Nürnbergs damaliger Oberbürgermeister Andreas Urschlechter betonte mit Blick auf die bevorstehenden Olympischen Spiele in München: "Wir bauen die U-Bahn nicht, weil uns große internationale Veranstaltungen dazu veranlassen. Wir bauen sie, um die Wirtschaftskraft der Stadt, ihren Wohnwert, ihren Industriewert und ihren Freizeitwert zum Wohl der Bürger zu steigern." Er betonte, dass nach den Spielen Finanzreserven frei würden und Nürnberg dann endlich gleichrangig mit München behandelt werden sollte.

Unter den Prominenten fehlte ein wichtiger Mann. Stadtkämmerer Hansgeorg Schmitz soll am Morgen der Eröffnung in seinem Kämmererstübchen am Defizit herumgerechnet haben. Als er gebeten wurde mitzukommen, sagte er nur: "1835 bei der ersten Eisenbahn, da war ich doch auch nicht dabei." Ein Argument, dem man sich schlecht verschließen könne, schrieb der Autor und ergänzte: "Nur ganz Böse sagten, er hat halt nicht kommen mögen, weil ihm selbst eine Freifahrt zu teuer ist." Dank seiner Abwesenheit lief Schmitz immerhin nicht Gefahr, sich einen Fauxpas zu leisten wie Kurt Scherzer. So hatte ausgerechnet der Oberbürgermeister von Fürth den Anschluss zum ersten Prominentenzug verpasst.

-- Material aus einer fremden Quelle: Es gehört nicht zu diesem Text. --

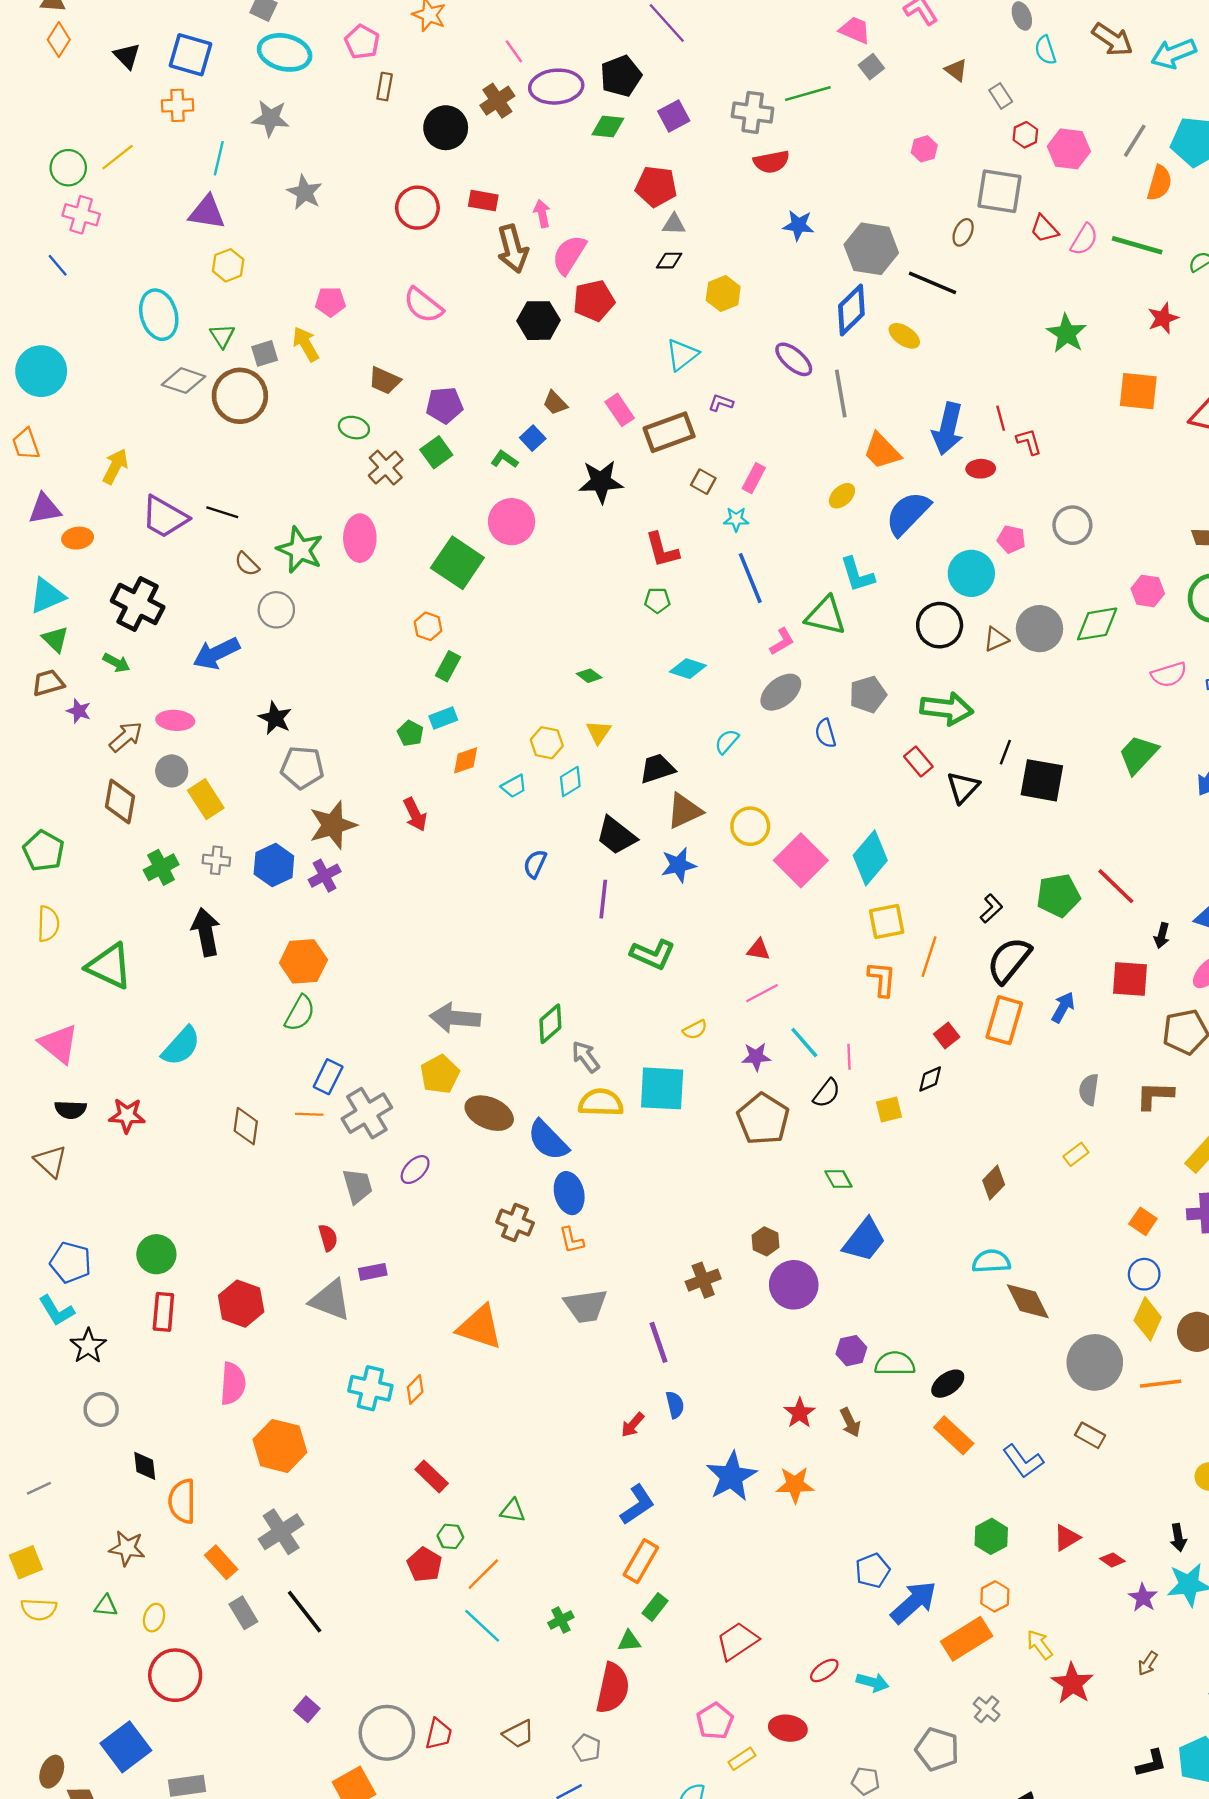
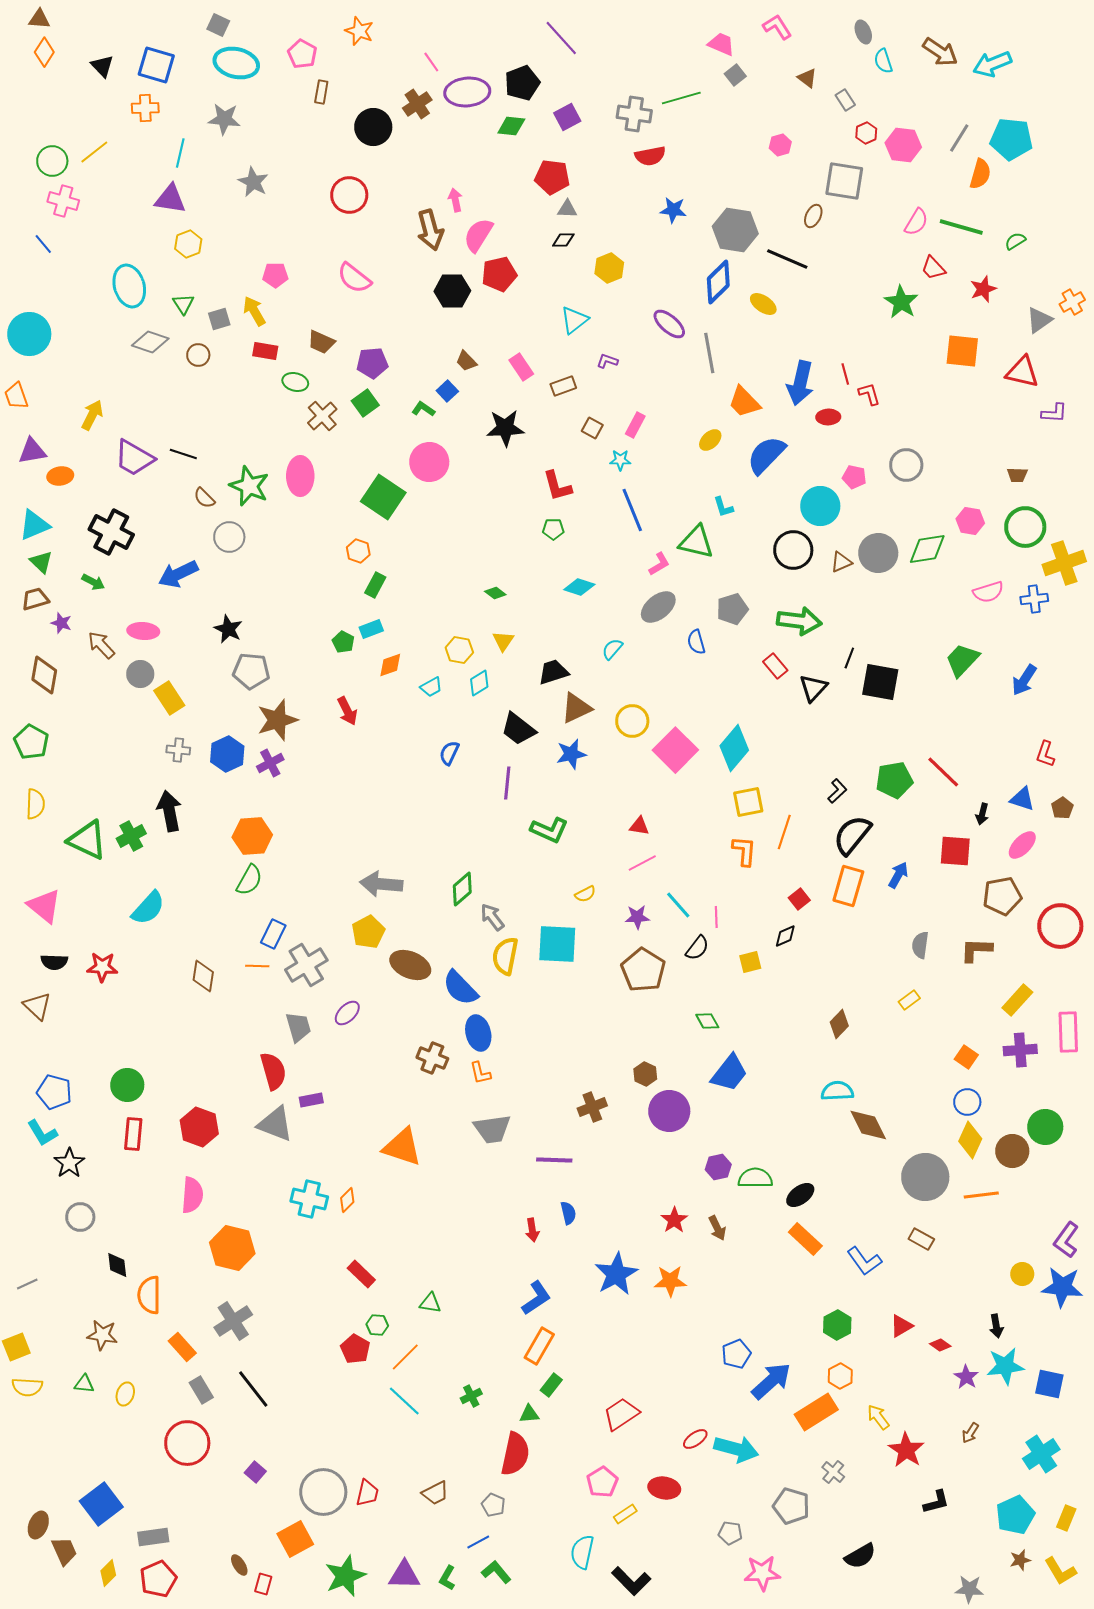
red rectangle: (483, 201) -> (265, 351), moved
red trapezoid: (1044, 229) -> (933, 268), moved
brown circle: (240, 396) -> (198, 355), size x0.5
brown rectangle: (669, 432) -> (563, 386), size x0.6
cyan L-shape: (857, 575) -> (723, 507), size x0.7
brown arrow: (126, 737) -> (101, 645), turned -92
brown diamond: (120, 802) -> (44, 675), moved
green cross: (161, 867) -> (131, 836), moved
yellow semicircle: (601, 1103) -> (505, 956), turned -81
red semicircle: (328, 1238) -> (273, 1071), size x1.6
purple line: (659, 1342) -> (554, 1160), turned -69
red arrow: (633, 1425) -> (532, 1230), turned -50
red circle: (175, 1675) -> (187, 1443), moved
cyan arrow: (873, 1682) -> (736, 1449), size x1.6
black L-shape: (1151, 1763) -> (936, 1502), moved

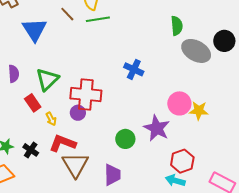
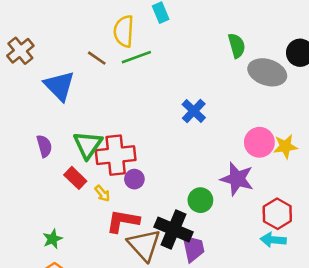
blue cross: (134, 69) -> (194, 111), turned 30
red cross: (86, 94) -> (116, 155), moved
black cross: (31, 150) -> (174, 229), moved, size x1.8

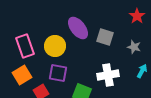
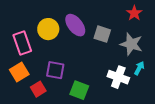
yellow circle: (55, 46) -> (48, 29), moved
gray star: (134, 47) -> (131, 44), size x1.6
white cross: (108, 75) -> (118, 77), moved, turned 30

Zur feierlichen Eröffnung der ersten U-Bahn-Strecke gab es jede Menge Freibier. Tausende von Nürnberger Bürgern ließen es sich schmecken.

Zur feierlichen Eröffnung der ersten U-Bahn-Strecke gab es jede Menge Freibier. Tausende von Nürnberger Bürgern ließen es sich schmecken. © Friedl Ulrich/VNP, NNZ

Der Nürnberger Baureferent Otto Peter Görl dagegen glänzte mit Weitsicht. Um ein Band zu zerschneiden, soll er gleich sechs Scheren in seiner Tasche gehabt haben - es hätte ja eine kaputtgehen können. Das von OB Urschlechter, dem bayerischen Verkehrsminister Anton Jaumann und Staatssekretär Karl Wittrock durchschnittene Band zerschnippelte später Nürnbergs Pressechef Walter Schatz zum Andenken. Jeder, der wollte, bekam ein Stück davon ab.